Ideas Take Shape

There’s a science to being memorable

Ideas that take shape get results.

“We need a brochure for our business.”

It’s something designers here all the time. Early in my career, as soon as I heard the word brochure, I thought of the traditional 11×8.5″ trifold. There are other sizes and ways to fold, but that isn’t the point. Not every business needs a traditional brochure. Some don’t even need them at all.

That’s one of the reasons you should consult your designer before making decisions.

Ideas Take Shape, blog post image

For those businesses that do need “something”, designers are creative beyond just color and text printed on paper. Your designer can come up with creative solutions for sharing your business’s wonderful features and benefits.

Affecting first impressions and memory are the goals of design and your printed materials.

For example, a babysitter might consider putting their information on a die cut door hanger rather than a traditional trifold. Why? First, it’s still cost-effective with the wide number of die-cuts already available at most print shops. Second, and most importantly, the different shape helps with memory. The viewer/potential client will immediately and consciously register the “different” shape, as well as embed it into the subconscious without effort. This also means that recall will be faster, which increases the likelihood of getting the call. Third, the door hanger can have something fun on the other side that kids can use on their doors, which means the sitter’s info is always easy to find.

One of my first freelance clients was for a non-profit that was exhibiting at a trade show. The flowers for the booth were donated, but she needed business cards and brochures…or so she said.

You get what you need, not what you ask for.

After chatting with her, I proposed something unique. We’d cut the flyer to 3.5 x 8.5 and perforate 2 inches from the bottom edge. She agreed and ended up with 2-sided, color flyers, and business cards that could be torn off at the bottom (kinesthetic and kinetic).

Unique, budget conscious, and practical. You don’t have to have a huge budget to make a big impact.

You Betcha!

Is it a “brochure?” No. Does it have the same content. Most likely. Does it serve the same purpose. Yes. Does it achieve the goals for the business? Most definitely.
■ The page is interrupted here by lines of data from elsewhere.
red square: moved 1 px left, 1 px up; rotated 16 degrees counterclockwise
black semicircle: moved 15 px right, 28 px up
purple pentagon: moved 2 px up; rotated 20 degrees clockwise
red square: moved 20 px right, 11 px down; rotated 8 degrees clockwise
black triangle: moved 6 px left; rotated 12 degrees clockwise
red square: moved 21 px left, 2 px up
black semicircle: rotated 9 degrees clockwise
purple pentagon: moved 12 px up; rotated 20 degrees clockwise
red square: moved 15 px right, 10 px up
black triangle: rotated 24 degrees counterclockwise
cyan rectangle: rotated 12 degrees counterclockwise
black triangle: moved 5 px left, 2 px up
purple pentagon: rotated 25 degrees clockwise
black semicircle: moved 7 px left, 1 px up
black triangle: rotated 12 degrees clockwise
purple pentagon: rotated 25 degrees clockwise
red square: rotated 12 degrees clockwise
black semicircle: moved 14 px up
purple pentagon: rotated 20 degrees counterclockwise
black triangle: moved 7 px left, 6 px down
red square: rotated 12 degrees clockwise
“Success comes from standing out, not fitting in.” — Don Draper, Mad Men

Affecting Memory

Shapes provide both visual and kinesthetic features. What else might affect memory?
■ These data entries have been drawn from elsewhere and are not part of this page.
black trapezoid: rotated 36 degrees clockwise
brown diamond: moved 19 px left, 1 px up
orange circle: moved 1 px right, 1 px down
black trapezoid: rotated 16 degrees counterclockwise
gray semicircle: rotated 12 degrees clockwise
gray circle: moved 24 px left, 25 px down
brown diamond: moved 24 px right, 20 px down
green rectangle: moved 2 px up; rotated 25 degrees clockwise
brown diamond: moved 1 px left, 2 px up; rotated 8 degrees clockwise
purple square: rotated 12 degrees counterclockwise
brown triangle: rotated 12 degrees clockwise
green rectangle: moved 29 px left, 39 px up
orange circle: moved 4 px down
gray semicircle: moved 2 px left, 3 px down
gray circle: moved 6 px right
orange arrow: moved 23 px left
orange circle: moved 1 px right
Color is a big one. But, there’s a lot of color out there. With the technological advances in the last 15 years, printing color is faster and cheaper than ever. However, using the appropriate colors for the right message and emotion can make a huge impact on memory.


Kinesthetic, or physical touch, helps with recognition and memory as mentioned above. It’s not just about shapes. There are other ways to enhance a kinesthetic experience. Choosing papers with textures that match the mood of the message and brand can reinforce the ability to recall. Adding other printable textures, like spot gloss or foil, that provide both a physical touch contrast as well as a visual contrast further improves the memory recall. In other words, variations in contrast of how the item feels as the holder runs her/his fingers over it produces an experience that the subconscious banks in the memory. Furthermore, the weight of paper chosen for printed items can reinforce recall. Paper weight can also influence value perception; heavier paper weight can create the perception of greater value.


Visual contrast doesn’t just apply to contrasting colors. As mentioned in the previous paragraph, contrast can come from a change in sheen–from a dull matte to a glossy shine. Even without changing the base color, adding a spot gloss to a dull paper creates a big visual impact–from the conscious to the subconscious. Foils also provide contrast while adding adding color and are an elegant way to quickly upscale a design.


Auditory cues are even present in printed pieces. Is that so hard to believe? Weight of a printed item like a business card or brochure when it lands on the table or in the hand. It can be very loud or almost imperceptible, but it’s there.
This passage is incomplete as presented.